“climbing, from overstimulated states to hearing . . .”

Weightless, Nada Surf

About a month ago, my friends and I went wall climbing.  It is an awesome climbing gym, and we’re planning on going again sometime in the near future.  My friend Dan and I are big into incorporating DOING something into our get-togethers.  While eating is doing something, and we usually do that after, we kind of like getting something to be active about before we eat a bunch of food.  So we play ice hockey or ball hockey . . . or go climbing!

(On that note, at about 11:30 every night, my Fitbit tells me to CLIMB IT. And I tell it “Chill, I am going to bed”.)

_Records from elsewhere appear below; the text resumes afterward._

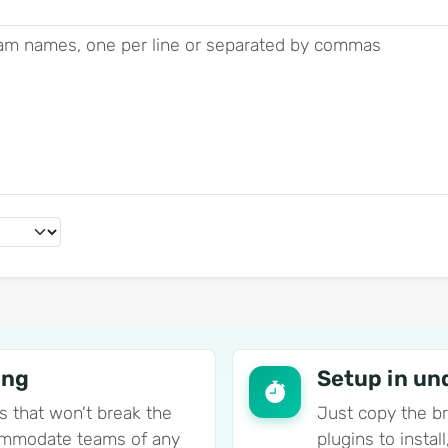
ing
Setup in un
s that won't break the
Just copy the b
commodate teams of any
plugins to insta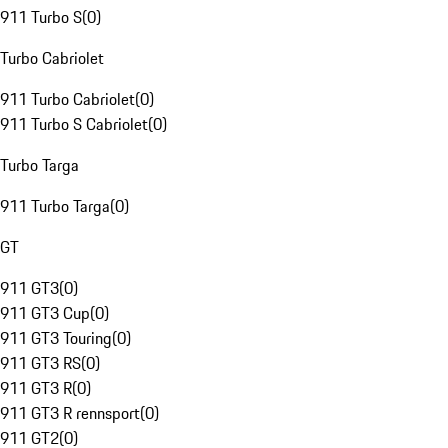
911 Turbo S
(
0
)
Turbo Cabriolet
911 Turbo Cabriolet
(
0
)
911 Turbo S Cabriolet
(
0
)
Turbo Targa
911 Turbo Targa
(
0
)
GT
911 GT3
(
0
)
911 GT3 Cup
(
0
)
911 GT3 Touring
(
0
)
911 GT3 RS
(
0
)
911 GT3 R
(
0
)
911 GT3 R rennsport
(
0
)
911 GT2
(
0
)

Climbing is not an activity I am exactly good at [okay, let’s face it: I am the girl with the proficiency barrier. I do not move skillfully in the majority of regards].  But I really enjoy it, and not only is it a really good workout and my lungs are pretty okay with it–I really enjoy the aspect of being able to exercise AND breathe well at the same time, but I think there is a thrill in it and an amazing high associated with it [literally and figuratively] that is very unique–at least that is what I experience [I am pretty high on life in all regards . . . no drugs needed . . . but sometimes I just get REALLY stoked about things!].  Before the climbing event, the last time I climbed was in grade 12 PE, so it was due time I got up there again!  So, not only do I go out of my way to organize these sorts of crazy climbing events, I totally try to climb whenever I get the chance!  [This is probably totally the fault of my friend Steve at Living Vertical, who is climbing every day in 2012–props, dude! He is full of motivating, and he and his wife Stefanie are full of awesome in all they are doing!]

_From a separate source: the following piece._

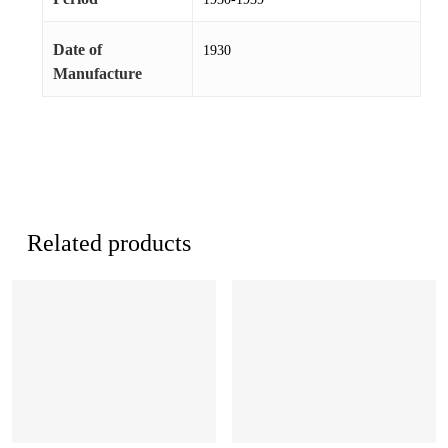
Date of
1930
Manufacture
Related products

Tonight, our church’s youth event was to tour a new youth centre and try out their activities, such as an indoor skate park, a gym for basketball and volleyball and stuff, video games, and . . . a climbing wall!  So, of course, I was encouraging the girls in the small group I was leading to get up there!  And, of course, leading by example is the way to go, right?

“when you reach the top”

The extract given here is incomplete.